Preview image. Unlock full-res
Light page mapping a left-to-right "fresh and modern" to "premium and confident" spectrum across solid and gradient color bands with a double-headed arrow.
Summary
A theme-selection page that lays out backgrounds on a left-to-right mood axis, from light "fresh and modern" to dark "premium and confident", using paired rows of solid and gradient color bands.
Visual description
White background with the standard three-zone header ("Color" / "Color Combinations", page "37"). The left column holds "Light and Dark Themes", a bold question "Which color background should I use?", and a short paragraph. The right two-thirds is a large rounded panel split into two horizontal rows of color bands. The top row steps from white and ecru on the left through bright cobalt and deep violet to pure black on the right; the bottom row mirrors it with the gradient equivalents (a near-white, a lilac-to-cobalt, a poppy-to-violet, and a cobalt-to-deep-violet).
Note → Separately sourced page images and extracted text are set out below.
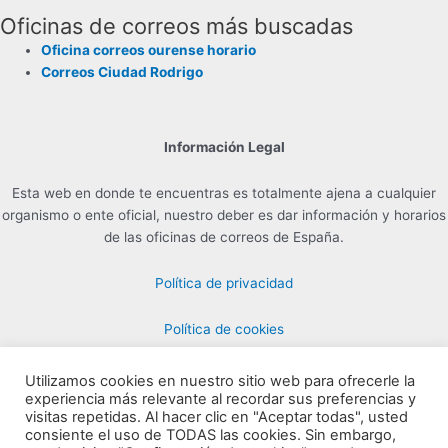
Oficinas de correos más buscadas
Oficina correos ourense horario
Correos Ciudad Rodrigo
Información Legal
Esta web en donde te encuentras es totalmente ajena a cualquier
organismo o ente oficial, nuestro deber es dar información y horarios
de las oficinas de correos de España.
Política de privacidad
Política de cookies
Utilizamos cookies en nuestro sitio web para ofrecerle la
experiencia más relevante al recordar sus preferencias y
Contacto para Publicidad en info@horarioscorreos.com
visitas repetidas. Al hacer clic en "Aceptar todas", usted
Copyright © 2026 Horarios de las Oficinas de Correos | Creada por
consiente el uso de TODAS las cookies. Sin embargo,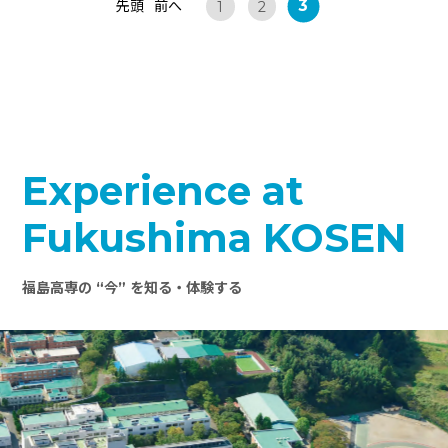
3
先頭
前へ
1
2
Experience at
Fukushima KOSEN
福島高専の “今” を知る・体験する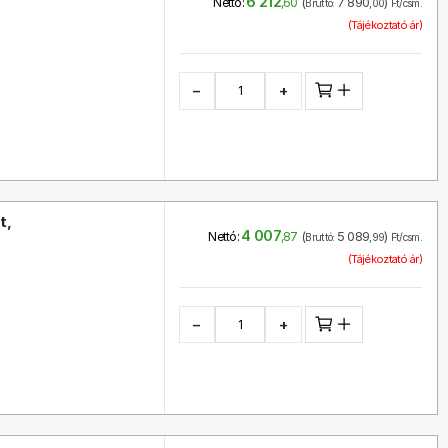
6 212
(
7 890
)
Nettó:
,60
Bruttó:
,00
Ft/csm.
(Tájékoztató ár)
−
+
t,
4 007
(
5 089
)
Nettó:
,87
Bruttó:
,99
Ft/csm.
(Tájékoztató ár)
−
+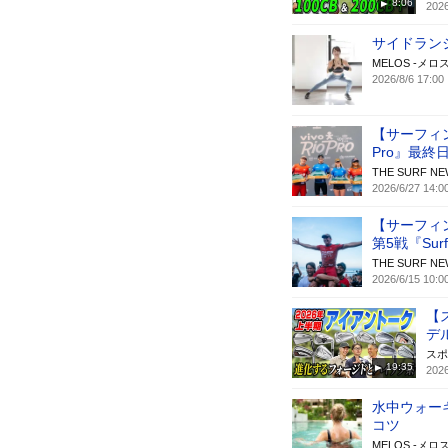
8:06
2026
サイドラン
MELOS -メロス
2026/8/6 17:00
【サーフィン
Pro』最終
THE SURF
2026/6/27 14:0
【サーフィ
第5戦『Surf 
THE SURF
2026/6/15 10:0
【
デ
スポ
19:35
2026
水中ウォー
コツ
MELOS -メロス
A horizontal double-headed arrow runs across the middle, with "Fresh and modern" labeled over the light end (dark text) and "Premium and confident" over the dark end (light text), so the spectrum doubles as a mood scale.
Key takeaway
Framing a palette as a continuous mood axis rather than a flat list: arranging backgrounds light-to-dark under a single labeled arrow turns "which background do I pick" into an intuitive position-on-a-scale decision. Pairing each solid band with its gradient twin shows both options at the same temperature.
Reuse notes
A useful page for any system that ships both light and dark themes and wants to give designers a feel for the emotional register of each end. The arrow-axis device generalizes to other either-or brand decisions. Depends on a palette that genuinely spans light to dark.